8/10/07

Estación de Cilleruelo de Abajo


Conduzco de regreso a casa por la autovía del Norte. Hay mucho tráfico. En estos últimos ocho años siempre hay mucho tráfico, incluso durante la semana. No importa por qué carretera circule uno. Hace años me gustaba escaparme con mi padre, los días de diario, por los rincones menos conocidos de Soria, de Burgos, de Guadalajara o de Segovia, esas carreteras comarcales que rodean la impenetrabilidad del macizo de Ayllón, sus pueblos de arquitectura negra o roja. O las estribaciones de los Picos de Urbión, enrevesadas carreteras que atraviesan profundos pinares donde sólo se escucha el murmullo del viento cuando sopla el frío aire otoñal de las montañas. También el olor a humo que anticipa el cambio de estación. Todavía hoy me produce una desazón indeterminada transitar por esas carreteras mínimas que circundan la alta estampa del Ocejón, su cañadas y cañones fluviales desahuciados para la vida moderna (Galve de Sorbe, Cantalojas. El Cardoso, Valverde, Campillo de Ranas). Aunque ya sea casi imposible buscar la soledad del buhonero perdido en las majadas más aisladas de la Castilla sureña y montañosa.
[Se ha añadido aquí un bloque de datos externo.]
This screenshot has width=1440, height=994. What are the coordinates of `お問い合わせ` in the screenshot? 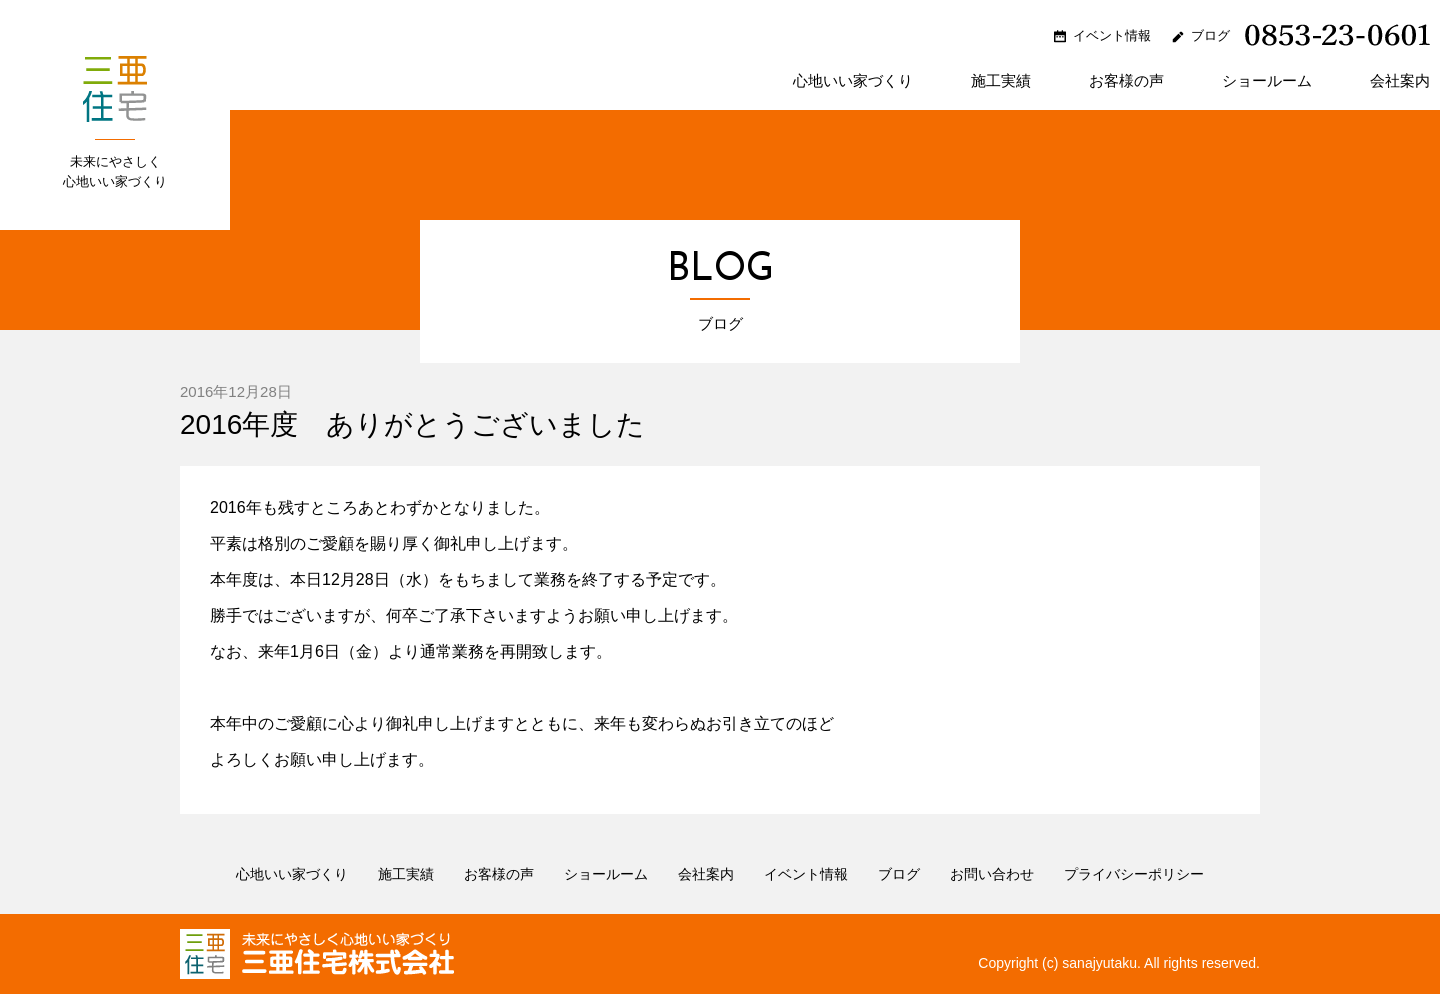 It's located at (992, 874).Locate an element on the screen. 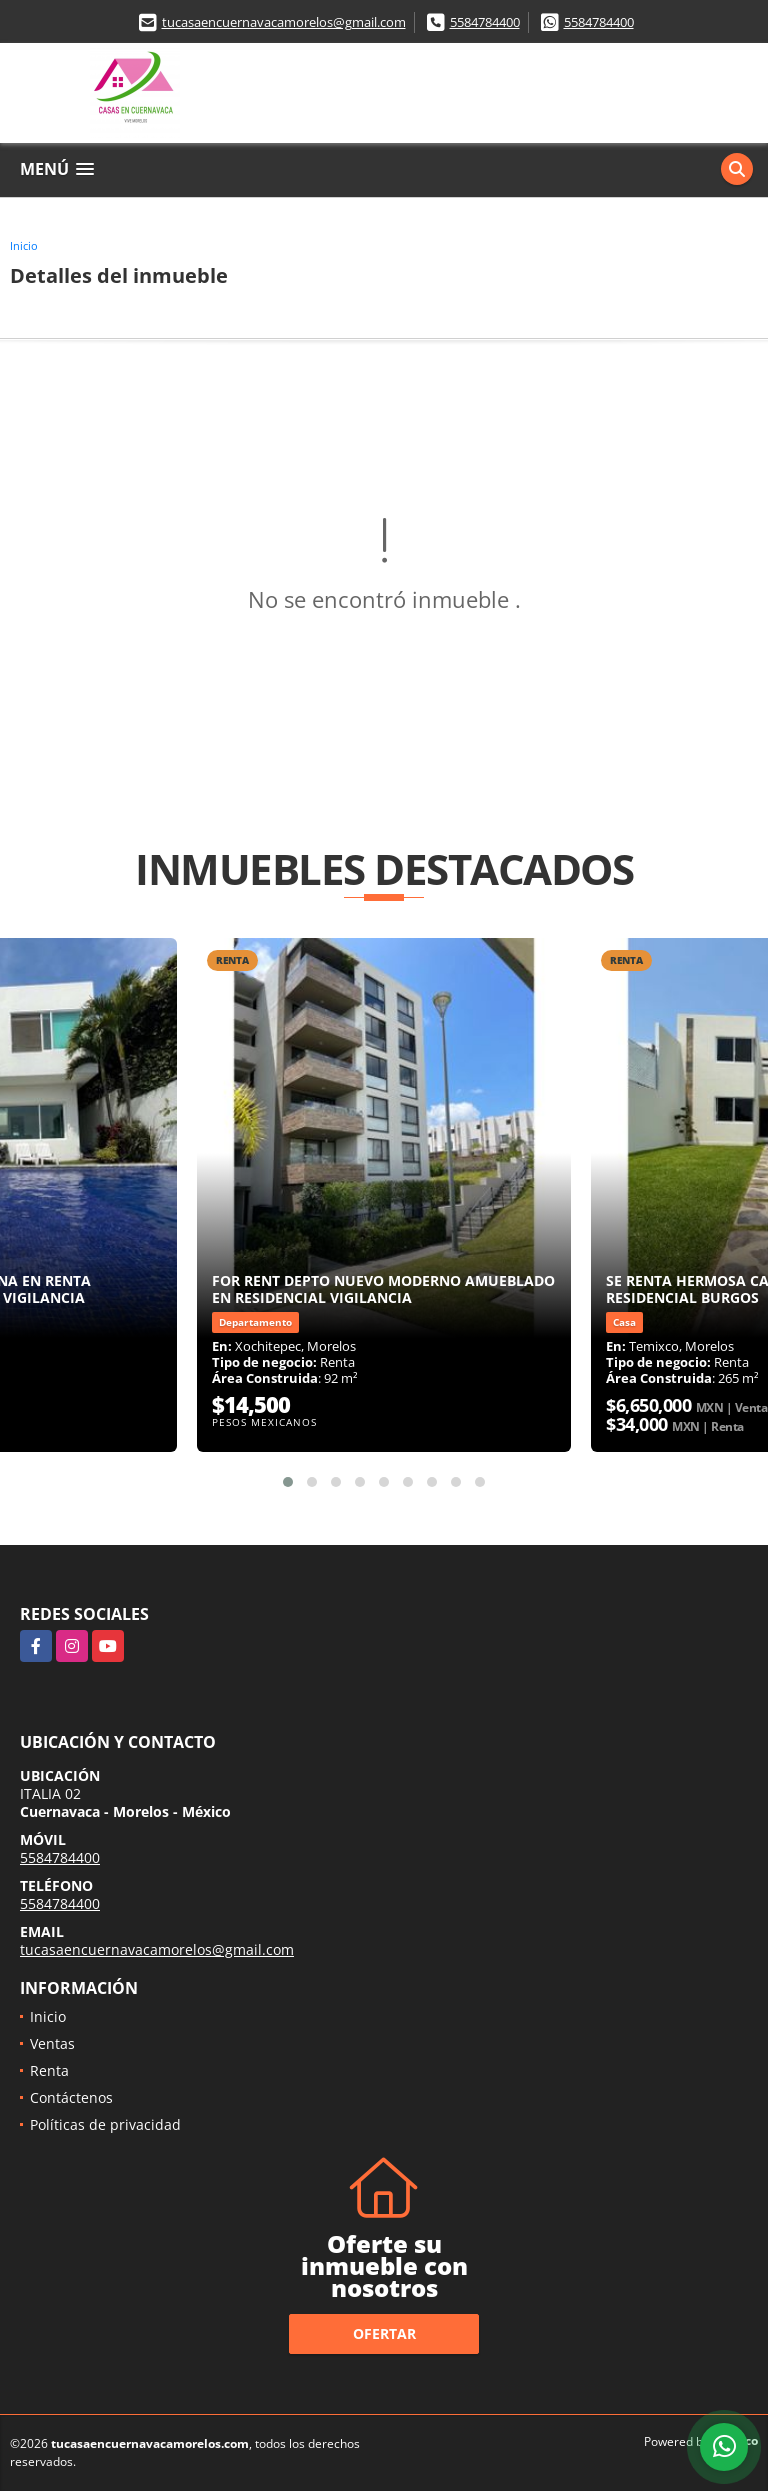 This screenshot has height=2491, width=768. Políticas de privacidad is located at coordinates (105, 2124).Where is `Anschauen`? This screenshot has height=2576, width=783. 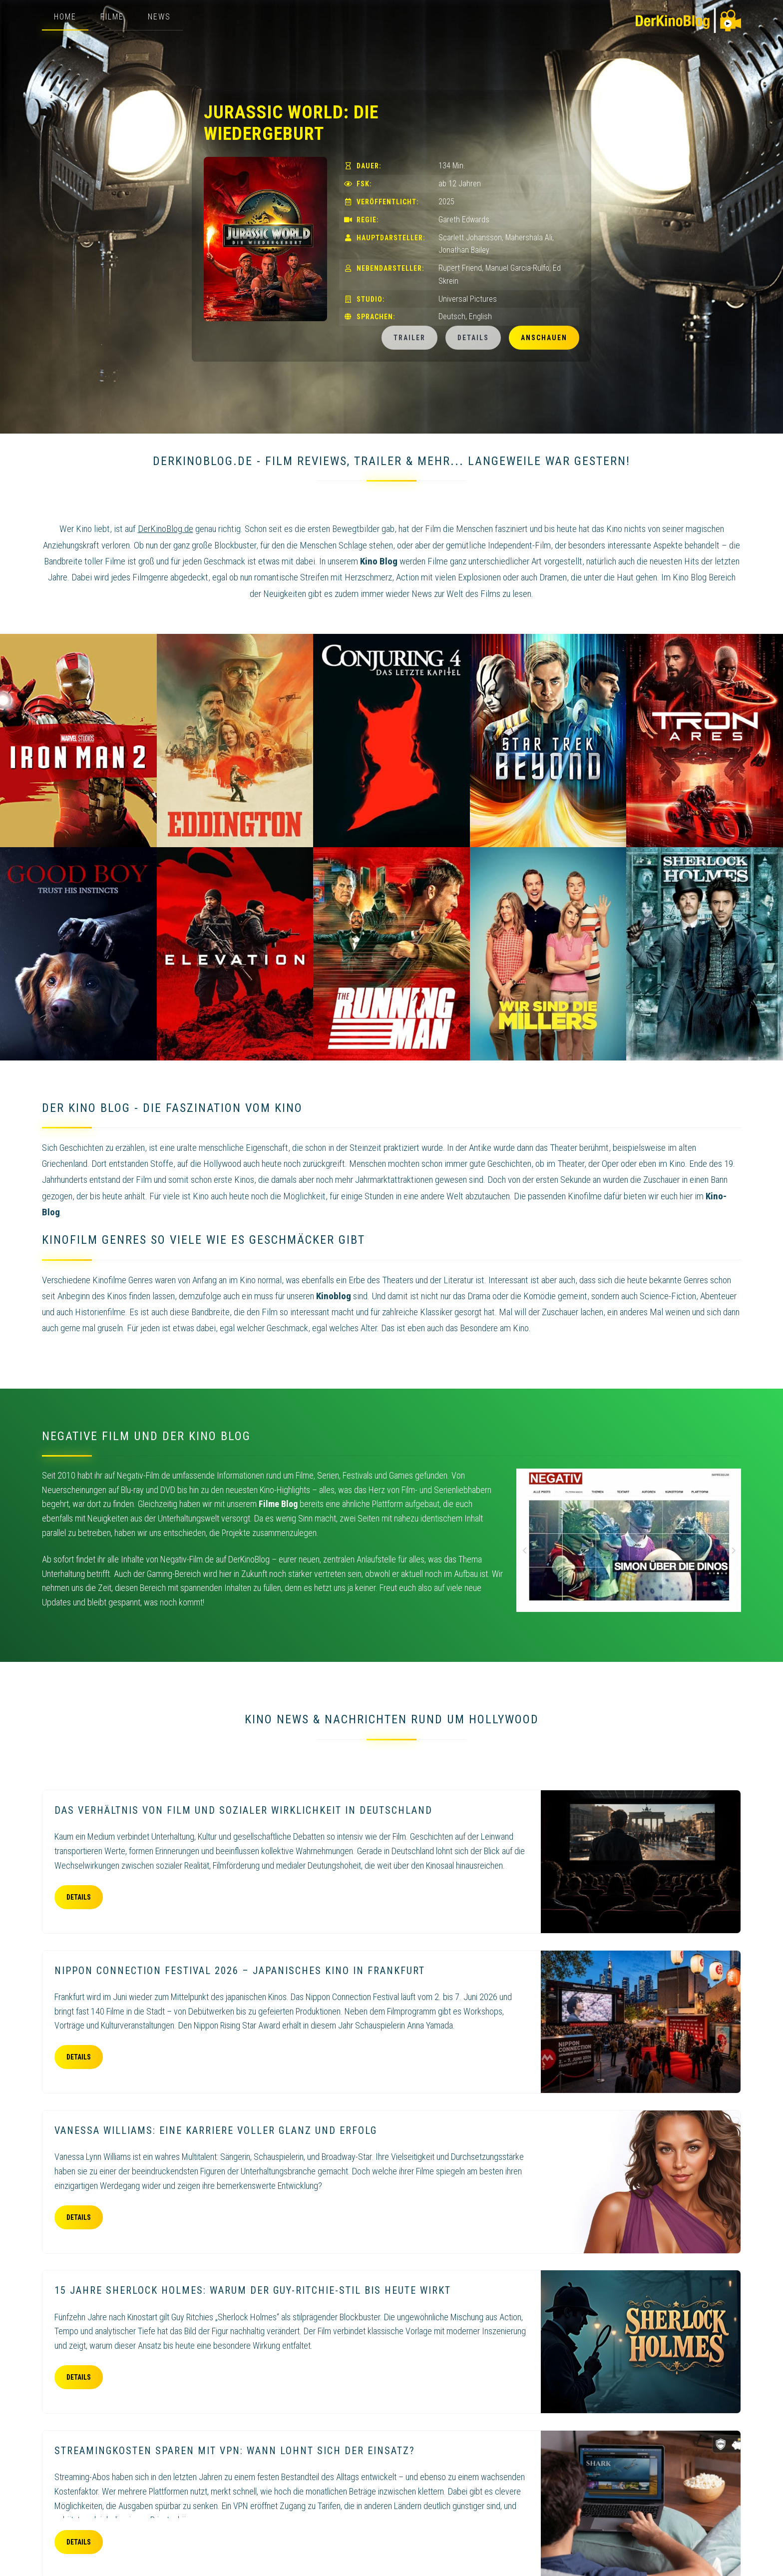
Anschauen is located at coordinates (544, 338).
Hay mucho tráfico y un cartel indicador que inevitablemente llama mi atención cada vez que recorro este tramo de la autovía. Está situado a una treintena de kilómetros de Aranda de Duero, en el camino hacia Lerma. "Cilleruelo de Abajo. Estación de F. C." dice el cartel. Una más de las que levantaron los presos políticos en la década de los cuarenta en esta línea olvidada que recorre la espina dorsal de la Castilla reivindicada por los Carretero: la línea Madrid-Burgos-Irún. Tengo prisa pero muevo con rapidez los dedos de mi mano derecha. Ahora el tic-tac del indicador del vehículo interrumpe el sopor azul de la tarde. Altas nubes se estrellan a lo lejos contra los oscuros picachos del Guadarrama. Pronto el asfalto se convierte en pista de tierra. Cambio con dejadez la placidez del asfalto por la irregular herida parcheada de la arena. Estamos en la provincia de Burgos. La estación es una ruina. Alguien cerró hace tiempo las puertas y ventanas de su planta baja pero no sirvió de mucho, los vándalos han abierto boquetes en sus muros, garabateado en las paredes mensajes indescifrables. Lo mismo ocurre con los edificios aledaños, varados en el desasosiego y la dejadez. Bajo a la plataforma. Dos vías muestran el orín del óxido, el abandono de las instalaciones. La tercera, la más alejada a la vieja estación, conserva el acerado brillo que provoca el paso continuado de los trenes. Me estremezco recordando algunos pasajes de Trenes en la niebla, la novela que hace dos años publicó en Espasa Manuel Rico. El sol se estira en la meseta agostada. Las nubes barruntan el otoño. Sólo se escucha, a lo lejos, el ruido de los camiones que transitan por la autovía. Me apresuro a volver a casa. Atrás reverbera el silencio.